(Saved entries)
--------------------------------
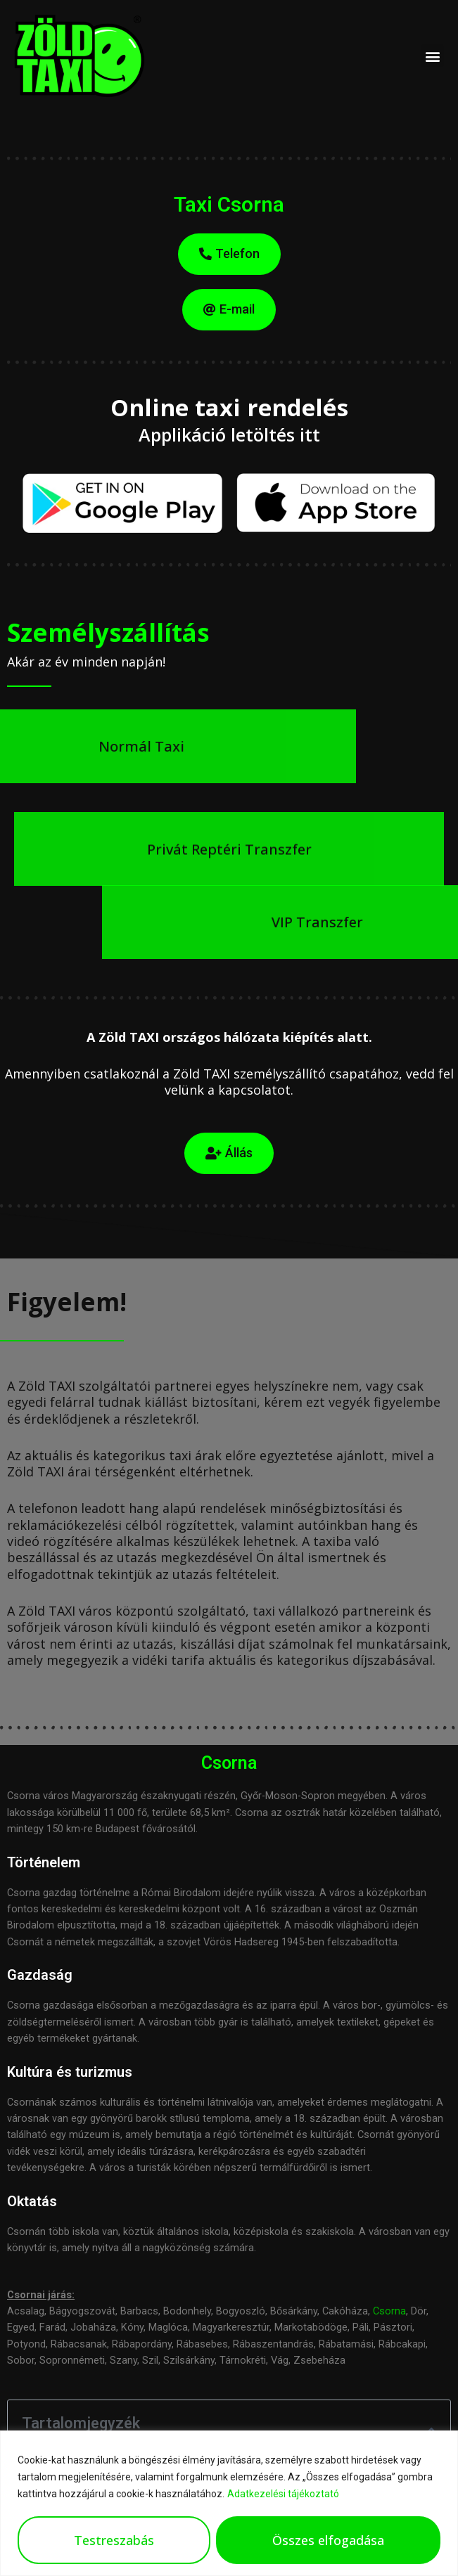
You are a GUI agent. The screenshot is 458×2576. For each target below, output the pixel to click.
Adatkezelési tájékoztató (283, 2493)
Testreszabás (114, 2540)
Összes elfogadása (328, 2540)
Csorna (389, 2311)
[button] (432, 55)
--------------------------------
Problem to solve: A precise copy of each record, with the images removed, should be output.

Exercise result:
You are a GUI agent. The screenshot is 458×2576. For each target below, output the pixel to click.
Adatkezelési tájékoztató (283, 2493)
Testreszabás (114, 2540)
Összes elfogadása (328, 2540)
Csorna (389, 2311)
[button] (432, 55)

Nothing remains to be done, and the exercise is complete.